Writing a Modelica interpreter: How complexity forced us to use simple design patterns
Anyone who's written a Domain-specific language (DSL) or found themselves accidentally entrenched in a shotgun parser knows the pains involved in processing a grammar. We found ourselves needing to take a predefined Abstract Syntax Tree (AST) and generate a UI from it. The pain we experienced along the way forced us into a disciplined simplicity from which some pretty useful design patterns emerged. In this blog post, we share the lessons we learned from situations where complexity led us into a set of simple patterns.
So, what's Modelica?
Modelica is a class-based language for describing mathematical behavior. Those classes can be composed to create models, and in turn, those models can then be used to simulate the behavior of systems. In our case, we were simulating HVAC systems.
In addition, Modelica is useful across many other engineering disciplines. A key feature of Modelica is that it allows the user to adjust parameters without rewriting code.

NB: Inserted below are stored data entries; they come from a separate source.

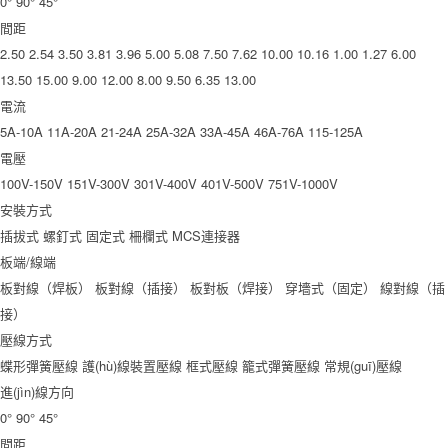
0°
90°
45°
間距
2.50
2.54
3.50
3.81
3.96
5.00
5.08
7.50
7.62
10.00
10.16
1.00
1.27
6.00
13.50
15.00
9.00
12.00
8.00
9.50
6.35
13.00
電流
5A-10A
11A-20A
21-24A
25A-32A
33A-45A
46A-76A
115-125A
電壓
100V-150V
151V-300V
301V-400V
401V-500V
751V-1000V
安裝方式
插拔式
螺釘式
固定式
柵欄式
MCS連接器
板端/線端
板對線（焊板）
板對線（插接）
板對板（焊接）
穿墻式（固定）
線對線（插
接）
壓線方式
蝶形彈簧壓線
護(hù)線裝置壓線
框式壓線
籠式彈簧壓線
常規(guī)壓線
進(jìn)線方向
0°
90°
45°
間距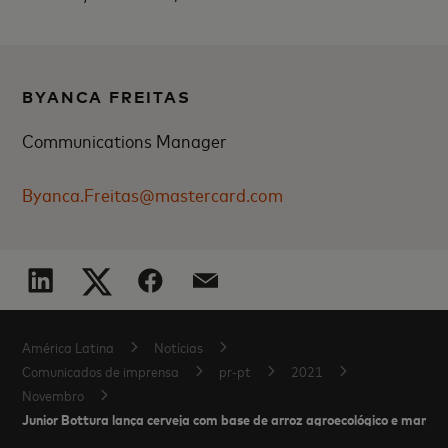
BYANCA FREITAS
Communications Manager
Byanca.Freitas@mastercard.com
América Latina
Notícias
Comunicados de imprensa
pr-pt
2021
Novembro
Junior Bottura lança cerveja com base de arroz agroecológico e manga 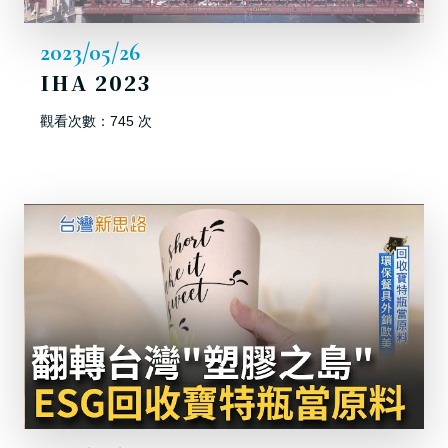
2023/05/26
IHA 2023
觀看次數：745 次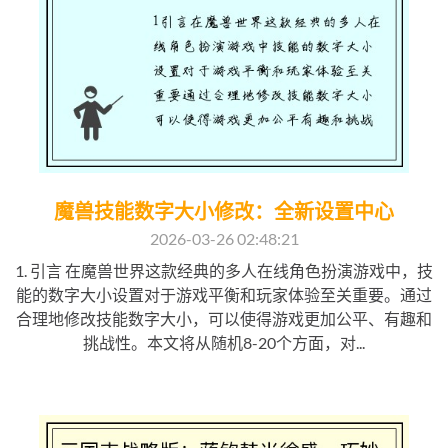
魔兽技能数字大小修改：全新设置中心
2026-03-26 02:48:21
1. 引言 在魔兽世界这款经典的多人在线角色扮演游戏中，技
能的数字大小设置对于游戏平衡和玩家体验至关重要。通过
合理地修改技能数字大小，可以使得游戏更加公平、有趣和
挑战性。本文将从随机8-20个方面，对...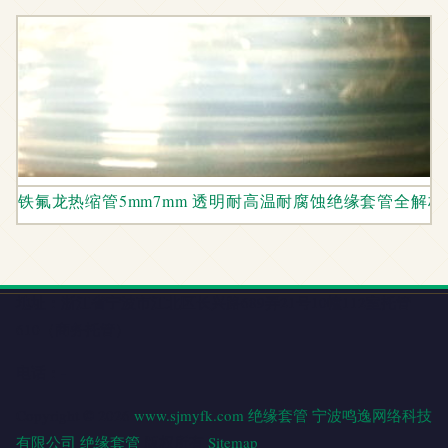
铁氟龙热缩管5mm7mm 透明耐高温耐腐蚀绝缘套管全解析
地址：浙江省宁波市江北区长兴路689弄21号10幢112室托管
610（商务托管）
电话：-
Copyright © 2026
www.sjmyfk.com
绝缘套管
宁波鸣逸网络科技
有限公司
绝缘套管
版权所有
Sitemap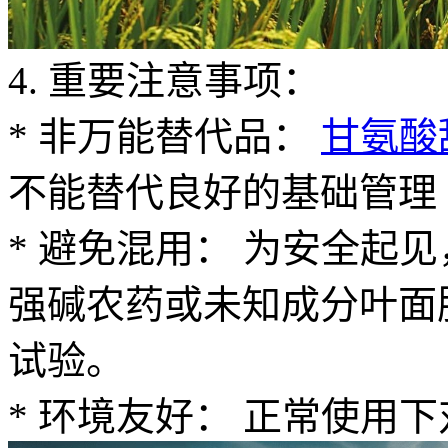
4. 重要注意事项：
* 非万能替代品：
甘氨酸
不能替代良好的基础管理
* 避免混用： 为安全起
强碱农药或未知成分叶面
试验。
* 环境友好： 正常使用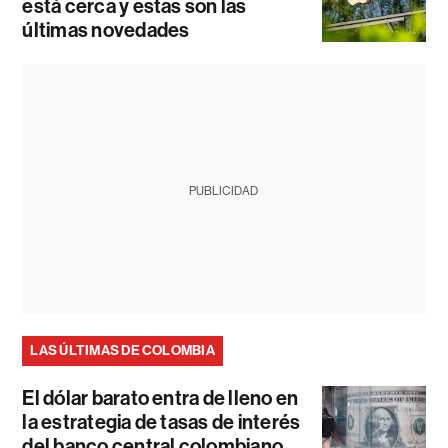
está cerca y estas son las
últimas novedades
PUBLICIDAD
LAS ÚLTIMAS DE COLOMBIA
El dólar barato entra de lleno en
la estrategia de tasas de interés
del banco central colombiano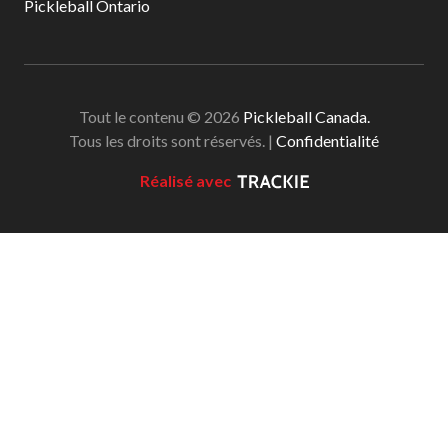
Pickleball Ontario
Tout le contenu © 2026
Pickleball Canada.
Tous les droits sont réservés. |
Confidentialité
Réalisé avec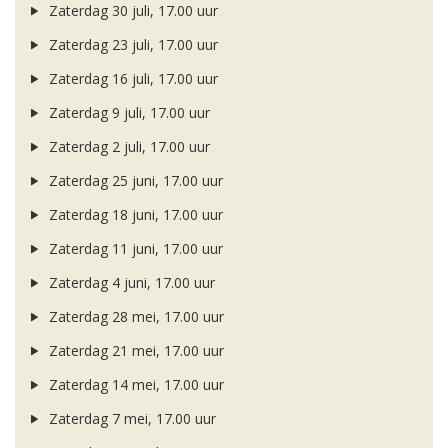
Zaterdag 30 juli, 17.00 uur
Zaterdag 23 juli, 17.00 uur
Zaterdag 16 juli, 17.00 uur
Zaterdag 9 juli, 17.00 uur
Zaterdag 2 juli, 17.00 uur
Zaterdag 25 juni, 17.00 uur
Zaterdag 18 juni, 17.00 uur
Zaterdag 11 juni, 17.00 uur
Zaterdag 4 juni, 17.00 uur
Zaterdag 28 mei, 17.00 uur
Zaterdag 21 mei, 17.00 uur
Zaterdag 14 mei, 17.00 uur
Zaterdag 7 mei, 17.00 uur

Modelica does not have a UI, but through interpretation of its annotation system, we can programmatically generate one.
Our task
Below is a Modelica model with two parameters, hello
and allow_hello
. hello
as an input needs to be conditionally enabled based on the expression: allow_hello == true
within ExamplePackage;
model TestModel "Test Model"
parameter String hello="World"
"Hello"
annotation (Dialog(enable=allow_hello == true));
parameter Boolean allow_hello=true
"Enable";
end TestModel;
From this Modelica model, we are provided with a custom AST representation. We received the model in an AST format (written in JSON) so it could be serialized and sent over the wire to the UI.

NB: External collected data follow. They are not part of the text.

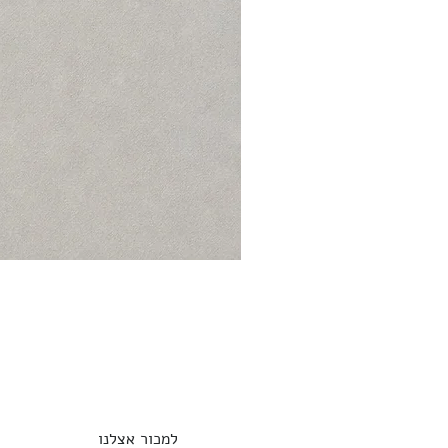
למכור אצלנו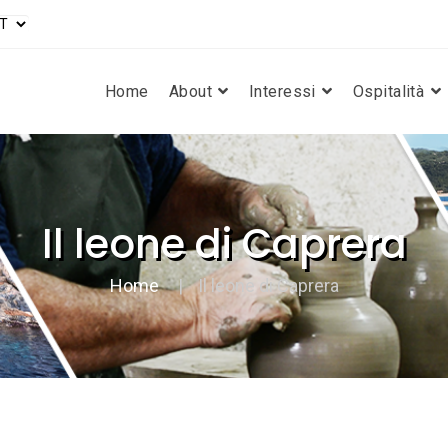
Home
About
Interessi
Ospitalità
Il leone di Caprera
Home
Il leone di Caprera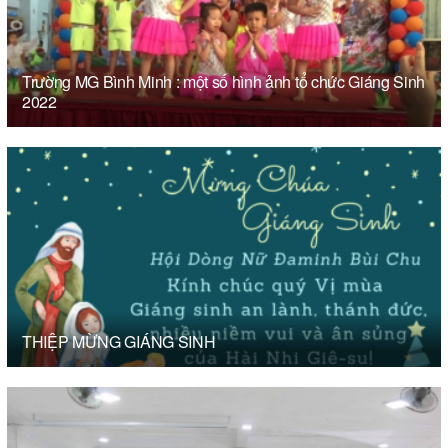
Trường MG Bình Minh : một số hình ảnh tổ chức Giáng Sinh
2022
THIỆP MỪNG GIÁNG SINH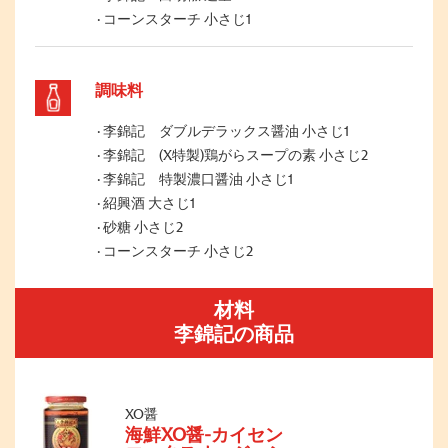
コーンスターチ 小さじ1
調味料
李錦記 ダブルデラックス醤油 小さじ1
李錦記 (X特製)鶏がらスープの素 小さじ2
李錦記 特製濃口醤油 小さじ1
紹興酒 大さじ1
砂糖 小さじ2
コーンスターチ 小さじ2
材料
李錦記の商品
XO醤
海鮮XO醤-カイセン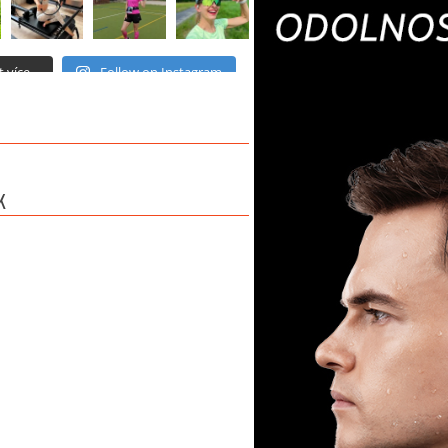
 více...
Follow on Instagram
K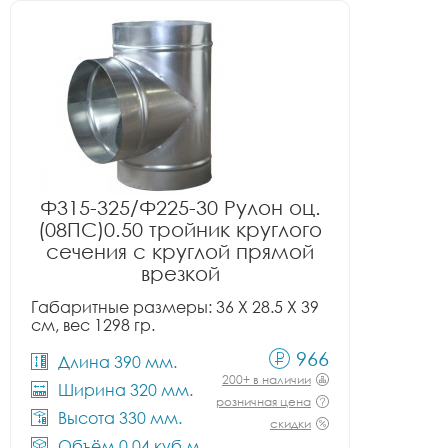
Ф315-325/Ф225-30 Рулон оц.
(08ПС)0.50 тройник круглого
сечения с круглой прямой
врезкой
Габаритные размеры: 36 X 28.5 X 39
см, вес 1298 гр.
966
Длина 390 мм.
200+ в наличии
Ширина 320 мм.
розничная цена
Высота 330 мм.
скидки
Объём 0.04 куб.м.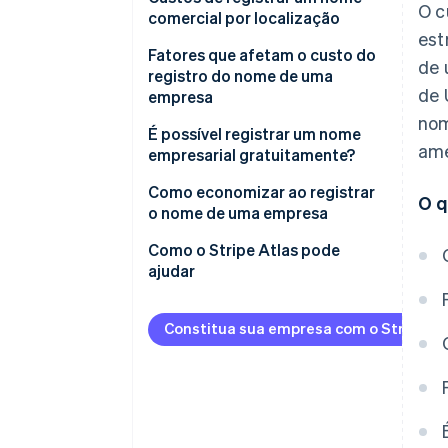
O c
comercial por localização
est
Taxas de registro do nome
Fatores que afetam o custo do
de 
fantasia
registro do nome de uma
de 
empresa
Tarifas de registro da LLC
nom
É possível registrar um nome
Tarifas de cadastro de pessoa
ame
empresarial gratuitamente?
jurídica
Como economizar ao registrar
O q
o nome de uma empresa
Como o Stripe Atlas pode
ajudar
Como se inscrever no Atlas
Constitua sua empresa com o Stripe At
Aceitar pagamentos e operar
financeiramente antes da
chegada do EIN
Compra de ações de fundador
sem dinheiro em espécie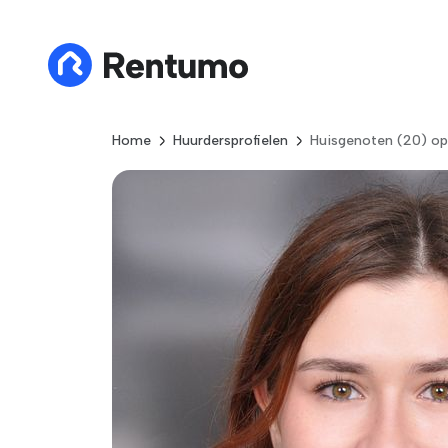
Home
Huurdersprofielen
Huisgenoten (20) op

In other words, we need to go from this:
{
"within": "ExamplePackage",
"class_definition": [
{
"class_prefixes": "model",
"class_specifier": {
"long_class_specifier": {
"identifier": "HelloModel",
"description_string": "Test Model",
"composition": {
"element_list": [
{
"component_clause": {
"type_prefix": "parameter",
"type_specifier": "String",
"component_list": [
{
"declaration": {
"identifier": "hello",
"modification": {
"equal": true,
"expression": {
"simple_expression": "\"World\""
}
}
},
// ...
To this:
Labels, data types, and initial values seemed relatively simple, but the input 'hello' is conditionally enabled based on the expression:
allow_hello == true
This means we need to be able to resolve variables, and resolving variables means we have to understand scope, assignments, and much more. It's a hard problem.

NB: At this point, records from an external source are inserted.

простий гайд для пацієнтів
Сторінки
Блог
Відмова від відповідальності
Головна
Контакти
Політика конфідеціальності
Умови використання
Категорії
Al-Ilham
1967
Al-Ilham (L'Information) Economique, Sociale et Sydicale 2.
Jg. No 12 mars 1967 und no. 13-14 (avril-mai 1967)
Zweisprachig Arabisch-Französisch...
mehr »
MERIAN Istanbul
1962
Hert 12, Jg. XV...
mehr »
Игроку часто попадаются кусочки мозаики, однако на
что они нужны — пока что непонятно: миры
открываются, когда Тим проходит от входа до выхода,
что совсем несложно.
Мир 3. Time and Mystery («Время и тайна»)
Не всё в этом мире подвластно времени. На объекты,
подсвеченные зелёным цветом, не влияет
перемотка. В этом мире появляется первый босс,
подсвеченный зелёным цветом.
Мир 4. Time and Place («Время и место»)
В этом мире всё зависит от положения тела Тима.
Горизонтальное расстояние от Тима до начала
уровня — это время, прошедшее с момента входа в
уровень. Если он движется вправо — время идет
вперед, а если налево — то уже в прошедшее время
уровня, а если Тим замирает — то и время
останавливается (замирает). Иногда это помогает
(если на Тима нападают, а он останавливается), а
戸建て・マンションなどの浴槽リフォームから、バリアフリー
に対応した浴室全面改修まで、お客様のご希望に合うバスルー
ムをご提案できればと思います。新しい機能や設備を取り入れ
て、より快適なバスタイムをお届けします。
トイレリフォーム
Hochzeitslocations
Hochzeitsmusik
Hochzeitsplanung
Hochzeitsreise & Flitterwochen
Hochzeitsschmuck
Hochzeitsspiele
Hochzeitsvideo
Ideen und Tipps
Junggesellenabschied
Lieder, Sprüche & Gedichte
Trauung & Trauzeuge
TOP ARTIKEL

Compressing the problem: Parsing the AST to a simplified format
Ultimately, we want to arrive at a more simplified representation of the AST that only contains the parameters we care about. Something like the following:
{
"nodes": [
{
"path": "TestModel.hello",
"type": "String",
"value": "Hello World",
"enable": {
"operator": "==",
"operands": ["TestModel.allow_hello", true]
},
"childNodes": []
},
{
"path": "TestModel.allow_hello",
"type": "boolean",
"value": "true",
"enable": "true",
"childNodes": []
}
]
}
Ultimately, the flow of information will be as follows:
Generating a simplified structure from a (deeply-nested) AST
Given that we're provided with the AST, our first task is to create a simplified and flat schema structure that can be easily interpreted within a browser to display the UI.
When the parser finds a new type, the AST representation is mapped to the simplified schema. The user-facing text, initial value, type, and enable/disable behavior are extracted into a mostly flat structure.
This map allows us to greatly reduce the amount of data needed. The AST representation of the models was around 40MB while the simplified format was closer to 4MB.
Removing implicit imports and simplifying type references
The parser steps through the AST and, as types and parameters are discovered, it inserts that type and its simplified representation into a dictionary.
{
{[key: string]: SimplifiedDataType} // 'key' is the absolute path
}
In our 'Hello World' example, we find the String
and boolean
primitive types. Classes can also be assigned to parameters, e.g. SubFolder.MyCustomClass
. Modelica has multiple implicit strategies for finding type definitions. For example, SubFolder.MyCustomClass
could imply that MyCustomClass
is defined in a file located at ./SubFolder/MyCustomClass.mo
. The parser implements these rules, finds the appropriate file, and parses the definition into the dictionary. What was previously a file tree is now a single, easily serializable dictionary with the file tree structure (./SubFolder/MyCustomClass.mo
) flattened into a key (SubFolder.MyCustomClass
).
Creating a tree representation: Making relations explicit
The AST references different types without direct links. The parser extracts these types into a flat, easily accessible dictionary of types. The components that make up a class definition are explicitly connected through the attribute 'children', a list of absolute paths referencing other types in the dictionary of types.
When iterating through a class definition, the parser builds up a tree of relationships between parameters and types.
Expanding on the original TestModel
:
within ExamplePackage;
model TestModel "Test Model"
parameter String hello="World"
"Hello"
annotation (Dialog(enable=allow_hello == true));
parameter Boolean allow_hello=subModel.nestedBoolean
"Enable";
parameter SubFolder.SubModel subModel(nestedBoolean=true)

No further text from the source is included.